Obscure Brooklyn Rock Venues: Loews/Universal 46th Street Theatre

Sure, you knew about the famed Fox and Paramount theaters downtown, where lots of early rock and pop acts performed. Even 9th Street's Prospect Theatre (now a C-town between 5th and 6th avenues) hosted the Dave Clark Five, among other groovies.

But did psychedelia ever make its way Deep in the Heart of Brooklyn? Sure enough, it did.

From November 11 through November 14, 1970, a fantastic double bill featured Hot Tuna with the Grateful Dead as an opening act at the "46th St. Rock Palace - Brooklyn, NY". This shows the early prominence of the Airplane and its personnel (Jorma Kaukonen and Jack Casady), while the Dead were still relatively less known, before becoming the enormous cultural phenomena (and pop cash machine) that it did in larter decades until guitarist Jerry Garcia's death in 1993.

I vaguely remember seeing a later version of Garcia's bluegrass spin-off, Old and in the Way, only with another musician substituting for Jerry Garcia on banjo, along with Peter Rowan and David Grisman, at Brooklyn College's Student Union (SUBO), in the early 70s, but my details are hazy.
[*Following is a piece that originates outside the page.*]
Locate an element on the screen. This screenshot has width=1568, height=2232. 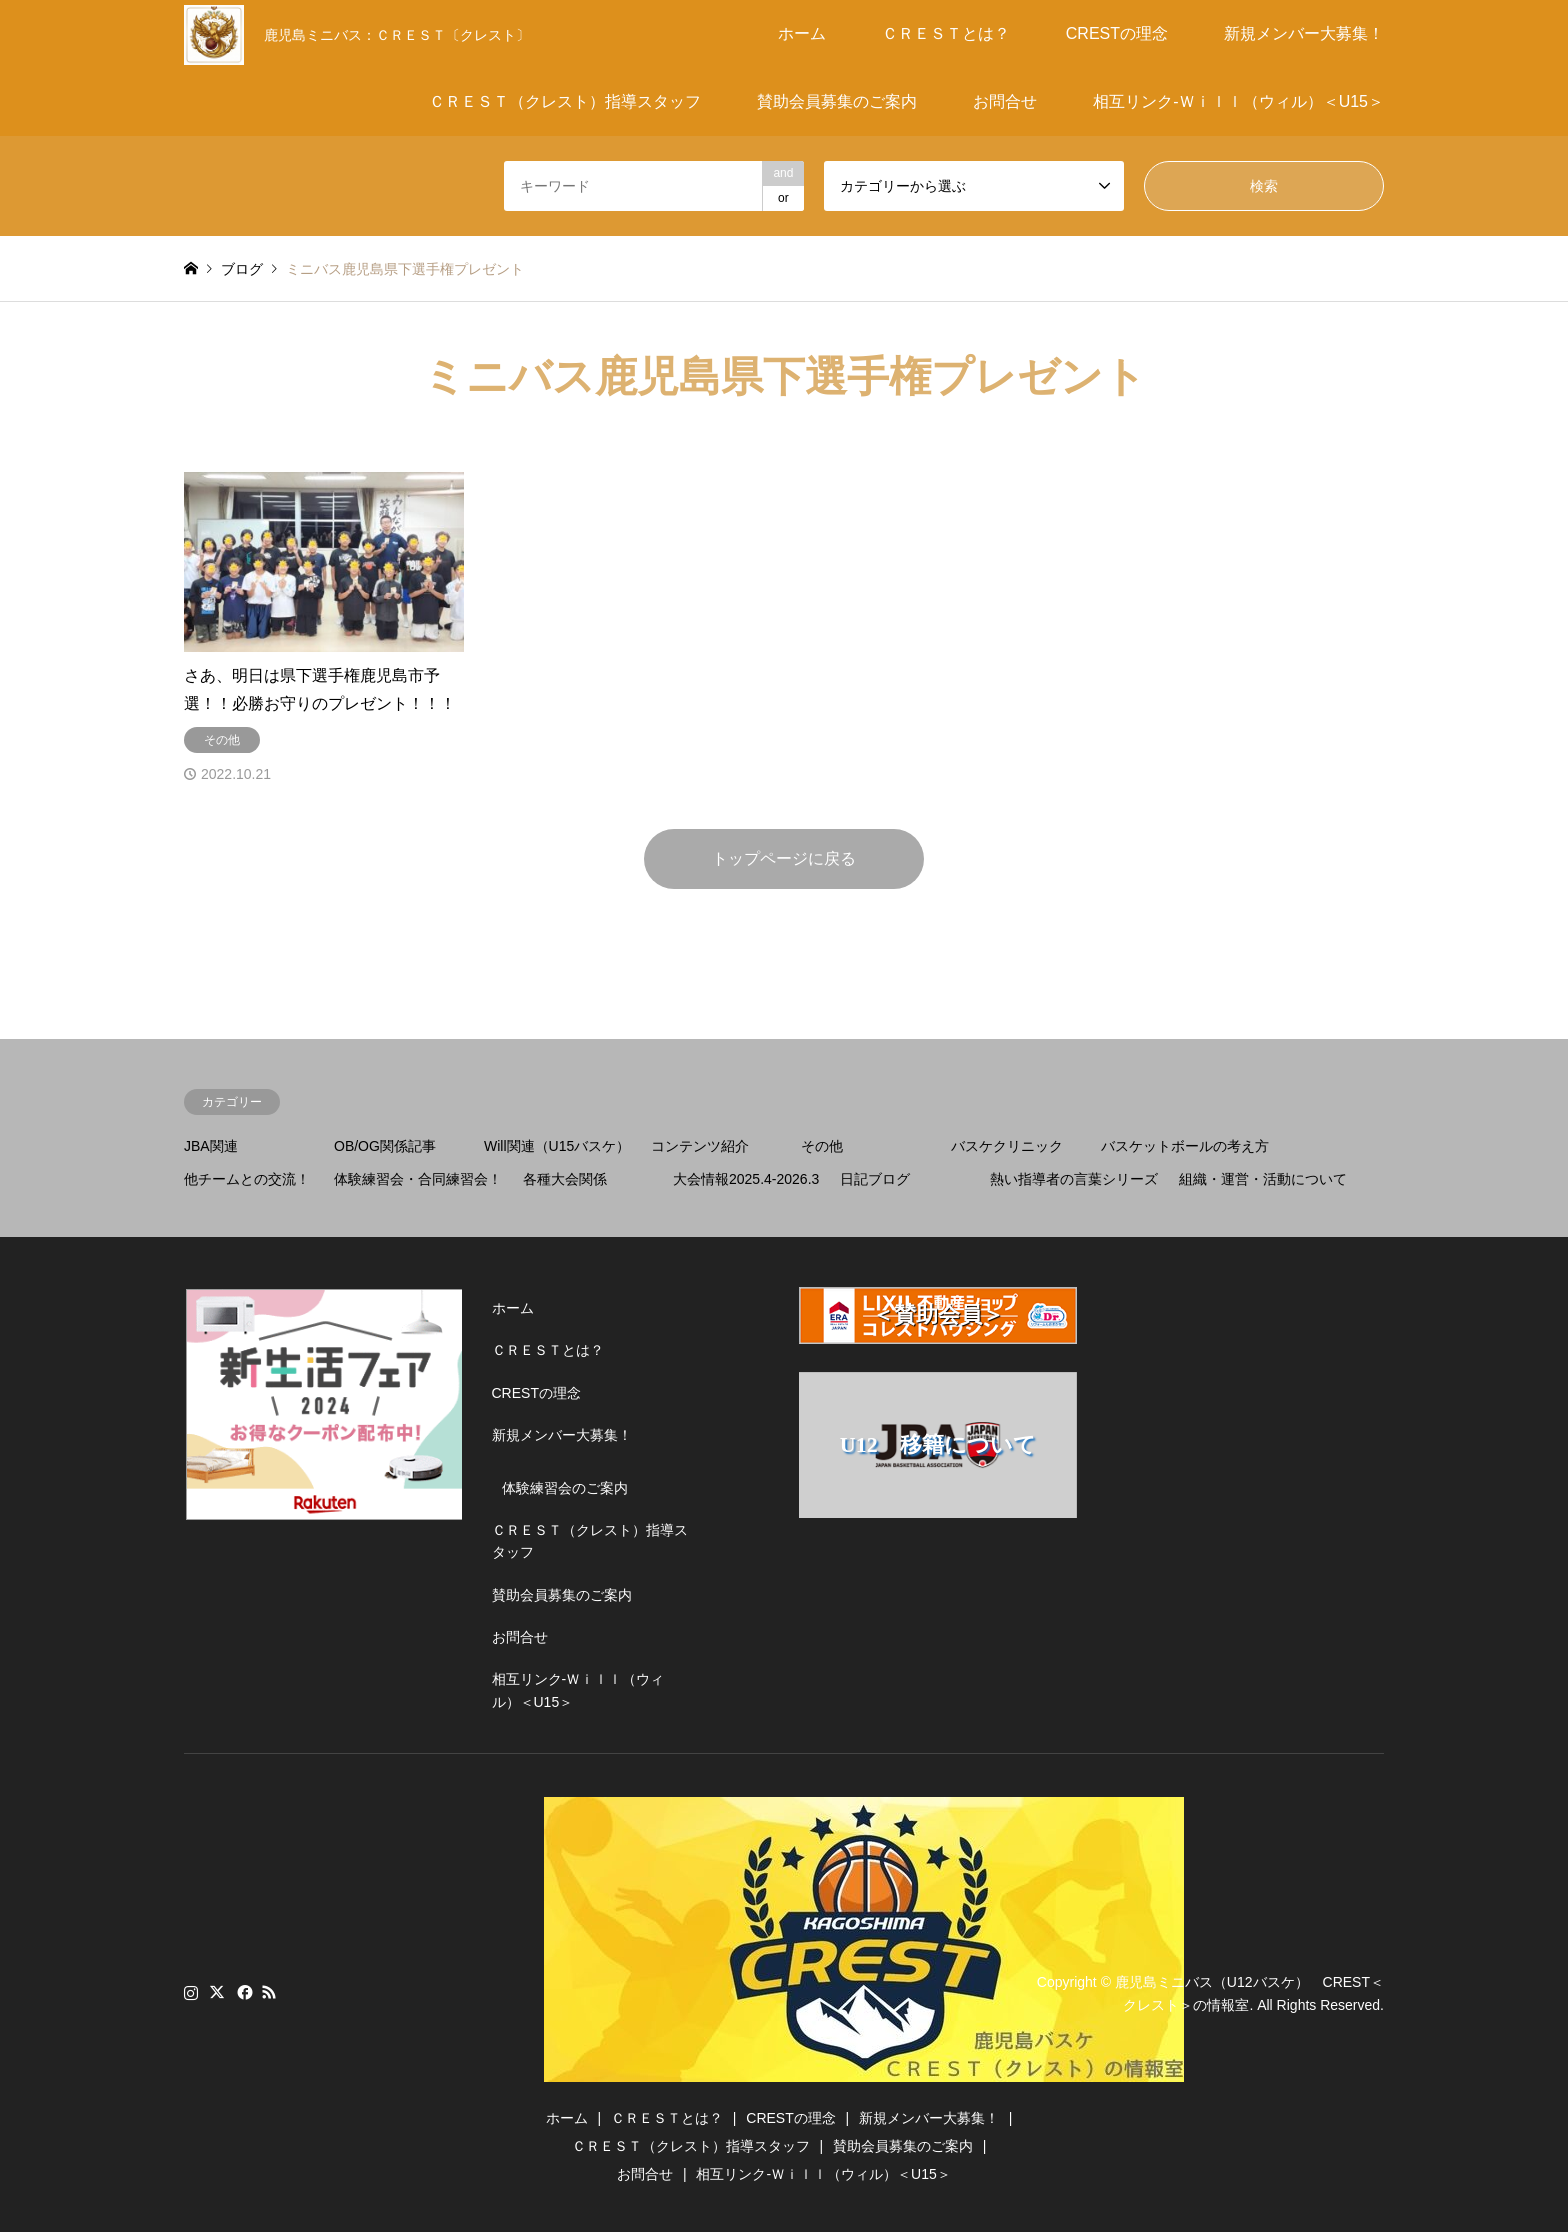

But the idea of a Tuna/Dead show in Bensonhurst is fabulous. The 46th street theatre was located at 4515 New Utrecht Avenue. According to www.Cinematreasures.org,
Loew's 46th Street Theatre, now closed, seated 2,675 with a single screen, and an atmospheric theatre style. Architect: John Eberson. Closed in 1973, the Universal Theatre, better known as the 46th Street Theatre, was converted into retail space.